## An anagram measure

Those like me with a love of the byways of the English language, or with a love of cryptic crosswords, will no doubt have collected over the years a private trove of single word anagrams. One of my favourites (because both words are common) is

ORCHESTRA, CARTHORSE

Clearly smaller words are likely to have more anagrams than longer ones:

OPST, POTS, POST, STOP, SPOT, TOPS

From the Anagrams FAQ comes this lovely example, of almost familiar words (at least, they are not scientific or technical terms):

INTERROGATIVES, REINVESTIGATOR, TERGIVERSATION

From an anagrams programming page:

ANGOR, ARGON, GORAN, GRANO, GROAN, NAGOR, ORANG, ORGAN, ROGAN

several of which are unfamiliar to me as English words. I’m not allowing proper names.

How can we measure the “anagrammability” of a set of letters? Some account should be given to the number of anagrams, and to the length of the word. A long word with only two anagrams should get a higher score than a small word with many. Let $n$ be the number of letters, and $k$ the number of (single word) English anagrams. My anagrammability measure (discussed with my eldest son) is:

$(k-1)n^2$.

This gives a score of zero if there are no anagrams other than the word itself, and is weighted for large words.

With the examples above:

ORCHESTRA: 81
OPST: 80
INTERROGATIVES: 392
ANGOR: 200

According to the Anagrams FAQ again, the set of letters with the most one word anagrams is AEINRST with:

ANESTRI, ASTERIN, ERANIST, NASTIER, RATINES, RESIANT, RESTAIN, RETAINS, RETINAS, RETSINA, SAINTER, STAINER, STARNIE, STEARIN

for a score of 637. (I’ve never seen some of these words before, but apparently they can all be found in Merriam-Webster’s unabridged dictionary).
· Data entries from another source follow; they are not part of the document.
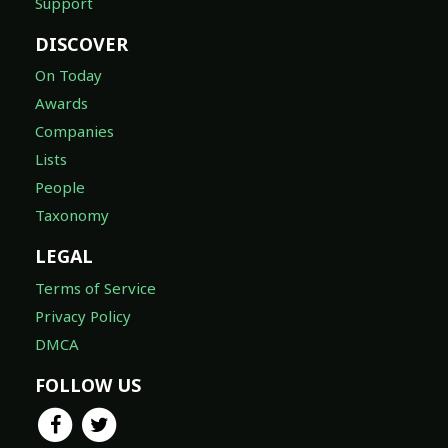
Support
DISCOVER
On Today
Awards
Companies
Lists
People
Taxonomy
LEGAL
Terms of Service
Privacy Policy
DMCA
FOLLOW US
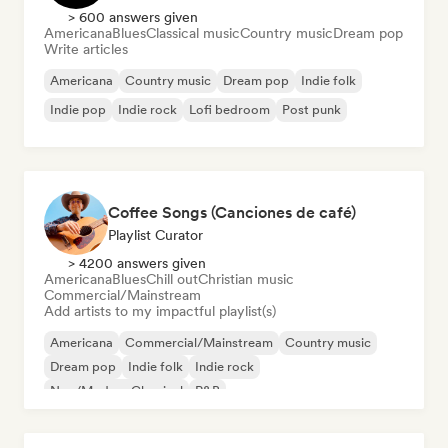
> 600 answers given
Americana
Blues
Classical music
Country music
Dream pop
Write articles
Americana
Country music
Dream pop
Indie folk
Indie pop
Indie rock
Lofi bedroom
Post punk
Coffee Songs (Canciones de café)
Playlist Curator
> 4200 answers given
Americana
Blues
Chill out
Christian music
Commercial/Mainstream
Add artists to my impactful playlist(s)
Americana
Commercial/Mainstream
Country music
Dream pop
Indie folk
Indie rock
Neo/Modern Classical
R&B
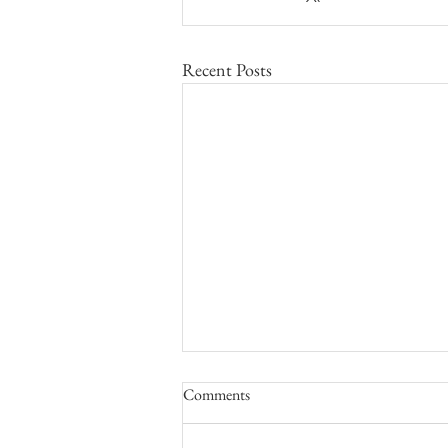
Recent Posts
Comments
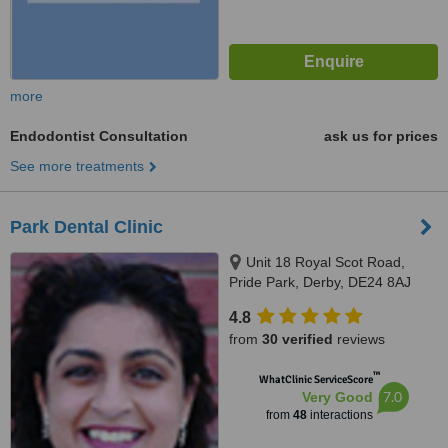
more
Endodontist Consultation
ask us for prices
See more treatments
Park Dental Clinic
Unit 18 Royal Scot Road,
Pride Park, Derby, DE24 8AJ
4.8
from
30 verified
reviews
™
WhatClinic ServiceScore
7.0
Very Good
from
48
interactions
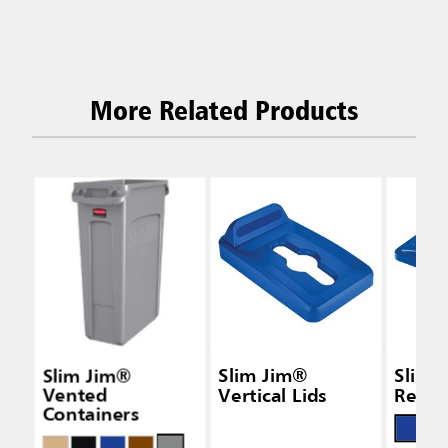
More Related Products
Slim Jim®
Slim Jim®
Slim 
Vented
Vertical Lids
Recycl
Containers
It’s not hard to experiment with anagrams in Sage; all you need is a wordlist, which you can read in, turn into a list and strip the trailing non-printing characters. You can download a list of 109582 words here, then save it as, say,

`words.txt`

.
Then:

```f = open("words.txt","r")
words = []
for i in nwords:
words.append(i.strip('\r\n'))
```

Then we can write a simple program which given any string, checks if each permutation is in the list we’ve just created:

```def find_anagrams(myword):
anagrams=[]
for i in permutations(myword):
anagrams.append(join(i,""))
for i in anagrams:
if i in words:
print i
```

For example:

```sage: find_anagrams('opst')
opts
post
pots
spot
stop
tops
sage: find_anagrams('aeirnst')
retains
retinas
retsina
nastier
stainer
stearin
sage: find_anagrams('organ')
orang
organ
groan
argon
```

Clearly this wordlist doesn’t include all the words listed earlier. Clearly also this method is hideously inefficient – it creates all the possible anagrams first, and then checks if each one is in the wordlist. A much better method, for words of say, 8 letters or longer, would be to first set up the wordlist into sublists of words with the same number of letters. Then for your entered word, you simply check if each word in your list is an anagram of your entered word.

And here’s how to do that. First we discover that the longest word in our list has 28 letters:

```words = [[] for i in range(28)]
for i in nwords:
li=len(i)
words[li-3].append(i.strip('\r\n'))
```

and a little procedure to test anagrams:

```def isanagram(w1,w2):
l1=list(w1)
l2=list(w2)
l1.sort()
l2.sort()
return l1==l2
```

and finally the program to find anagrams in our New Improved List:

```def find2_anagrams(myword):
lm=len(myword);
for i in words[lm-1]:
if isanagram(i,myword):
print i
```

A quick test of it:

```sage: find2_anagrams('retains')
nastier
retains
retinas
retsina
stainer
stearin
```

This is much faster than the first method.